Octobre 2019 – Édito de Mgr Yves Le Saux

 

Le débat parlementaire sur le projet de loi bioéthique est ouvert. L’Église comme d’autres associations, a été auditionnée. Mais comme le dit Monseigneur Aupetit, archevêque de Paris : « Nous avons le sentiment de ne pas avoir été entendu. Les questions que nous avons posées, n’ont pas reçu de réponses. », en particulier sur le fait que le lien corporel et charnel fonde la filiation, la disparition du père, la situation de l’embryon humain qui devient un matériau disponible à la recherche.

L’Église est préoccupée et aussi nombre de citoyens : qu’est-ce que cela engage pour l’avenir ? Il ne s’agit pas d’abord d’un débat d’opinion ou de savoir si l’opinion publique dans sa majorité est aujourd’hui disposée à ces évolutions, mais de s’interroger sur la vérité et la justesse de ces évolutions, s’interroger sur ce qu’est la personne humaine, sur ce qui fonde la dignité de la personne et sur quel type de relation, nous voulons construire à l’avenir.

Beaucoup s’interrogent et n’ont comme seul moyen pour s’exprimer que la manifestation publique. Il est normal qu’ils puissent s’exprimer. Je reprends encore les propos de l’archevêque de Paris : « La démarche qui consiste à manifester est non seulement licite mais utile. » A chacun, il revient bien sûr de juger ce qu’il pense judicieux de faire ou de ne pas faire.

La question de fond est celle de l’anthropologie : qu’est-ce que la personne humaine ? Aujourd’hui, l’anthropologie est interrogée par les nouvelles technologies, la bioéthique, le transhumanisme. Cela nous oblige à définir ce qui fonde la dignité de la personne. Le progrès technique est une excellente chose mais si, au progrès technique ne correspond pas un projet dans la formation éthique de l’homme alors ce n’est plus un progrès humain mais une menace pour l’homme. Cela sera l’objet de la prochaine journée Essentiel’Mans : « Qui est mon frère ? ». Je ne peux que vous encourager à participer à cette journée.

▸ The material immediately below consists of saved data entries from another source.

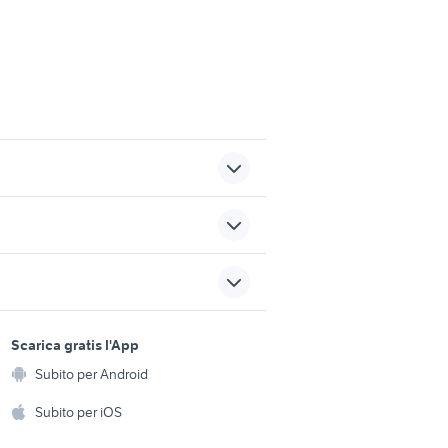
cafe racer usate
t 95 cv
kawasaki kxf 250
sports e hobby
dna giulietta
a
Scarica gratis l'App
Animali
blocco differenziali accessori
Subito per Android
ento e
auto
Accessori per animali
hi
Subito per iOS
Musica e Film
omestici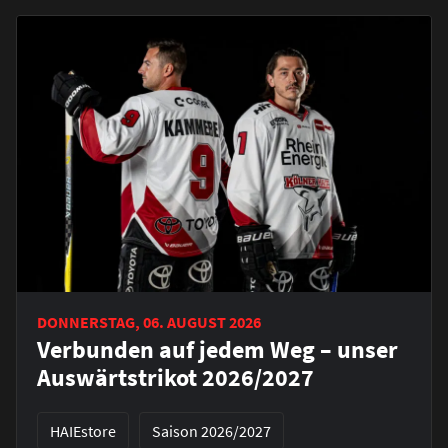
DONNERSTAG, 06. AUGUST 2026
Verbunden auf jedem Weg – unser
Auswärtstrikot 2026/2027
HAIEstore
Saison 2026/2027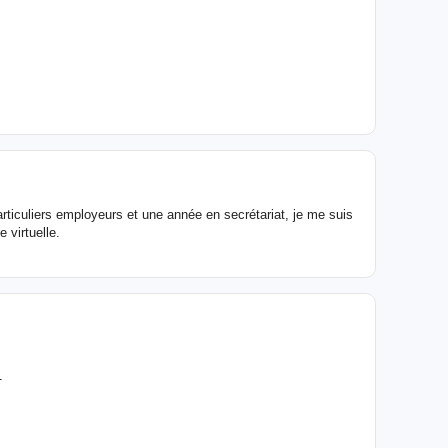
rticuliers employeurs et une année en secrétariat, je me suis
 virtuelle.
1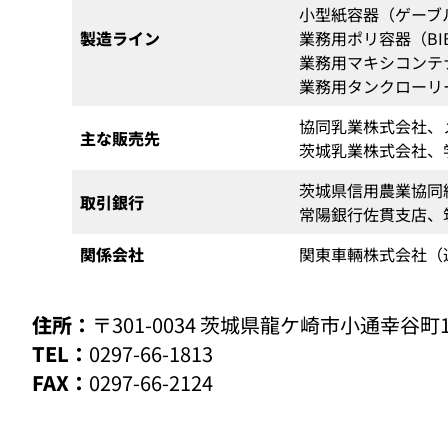
小型紙容器（ゲーブル
製造ライン
業務用ポリ容器（BIB
業務用マキシコンテナ
業務用タンクローリ
協同乳業株式会社、
主な販売先
茨城乳業株式会社、
茨城県信用農業協同
取引銀行
常陽銀行佐貫支店、
関係会社
関東車輛株式会社（
住所：
〒301-0034 茨城県龍ケ崎市小通幸谷町1
TEL：
0297-66-1813
FAX：
0297-66-2124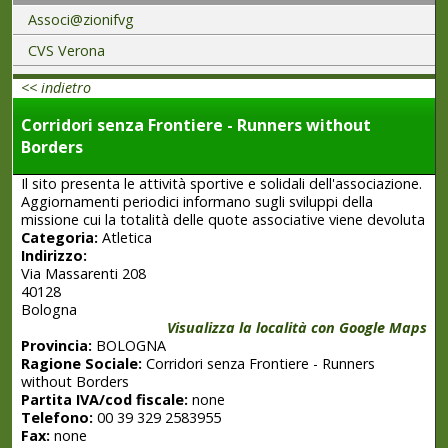
Associ@zionifvg
CVS Verona
<< indietro
Corridori senza Frontiere - Runners without
Borders
Il sito presenta le attività sportive e solidali dell'associazione.
Aggiornamenti periodici informano sugli sviluppi della
missione cui la totalità delle quote associative viene devoluta
Categoria:
Atletica
Indirizzo:
Via Massarenti 208
40128
Bologna
Visualizza la località con Google Maps
Provincia:
BOLOGNA
Ragione Sociale:
Corridori senza Frontiere - Runners
without Borders
Partita IVA/cod fiscale:
none
Telefono:
00 39 329 2583955
Fax:
none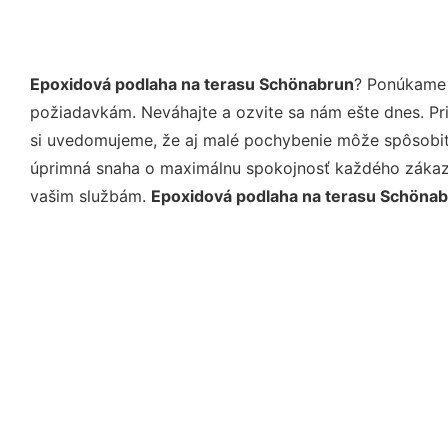
Epoxidová podlaha na terasu Schönabrun
? Ponúkame 
požiadavkám. Neváhajte a ozvite sa nám ešte dnes. Pri 
si uvedomujeme, že aj malé pochybenie môže spôsobiť 
úprimná snaha o maximálnu spokojnosť každého zákazní
vašim službám.
Epoxidová podlaha na terasu Schöna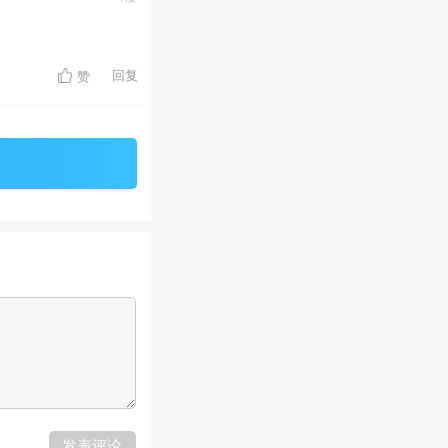
回复
赞
发表评论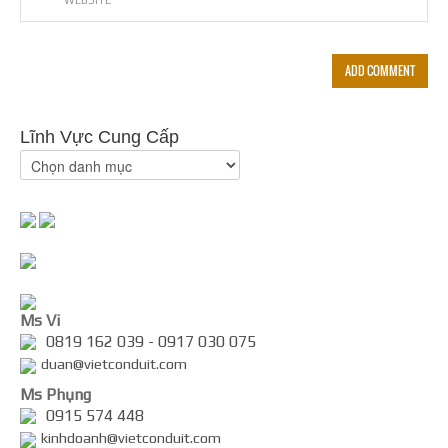
Lĩnh Vực Cung Cấp
Ms Vi
0819 162 039 - 0917 030 075
duan@vietconduit.com
Ms Phụng
0915 574 448
kinhdoanh@vietconduit.com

Parler du respect de la personne et de sa dignité concerne d’autres domaines. Je pense à la journée mondiale des migrants qui a eu lieu dimanche dernier, 29 septembre. La situation des migrants est une question complexe à traiter. Mais nos frères qui viennent d’ailleurs, victimes du monde économique, exclus et parfois persécutés , qui n’ont pas d’autres issues que fuir leur pays, sont d’abord des personnes et  non des cas ou un problème à traiter. Jésus, fils de Dieu, venant en ce monde, s’est identifié au plus pauvre, à celui qui est étranger, à celui qui a faim.

On parle aujourd’hui d’écologie intégrale : qu’est-ce que cela signifie ? De quoi parle-t-on ? Il ne s’agit pas seulement de la sauvegarde  de la nature et de la biodiversité, ni seulement de trier nos déchets ou de manger de manière plus saine, mais de la place de l’homme dans la création, de la relation les uns aux autres.

« La crise écologique est l’éclosion ou la manifestation extérieure de la crise éthique, culturelle et spirituelle de la modernité. Nous ne pouvons pas prétendre soigner notre relation à la nature, à l’environnement sans assainir toutes les relations fondamentales de l’être humain. » Laudato Si, n°119. Tout est lié. On ne peut pas s’inquiéter de la souffrance animale et ne pas s’interroger sur le massacre de milliers d’êtres humains. On ne peut pas s’interroger sur le bien fondé du maïs transgénique et ne pas le faire quand on manipule le genre humain.

Le défi est colossal mais nous croyons et nous savons que la présence de la croix du Christ et sa résurrection sont toujours plus grandes que tout le mal dont l’homme pourrait et devrait avoir peur.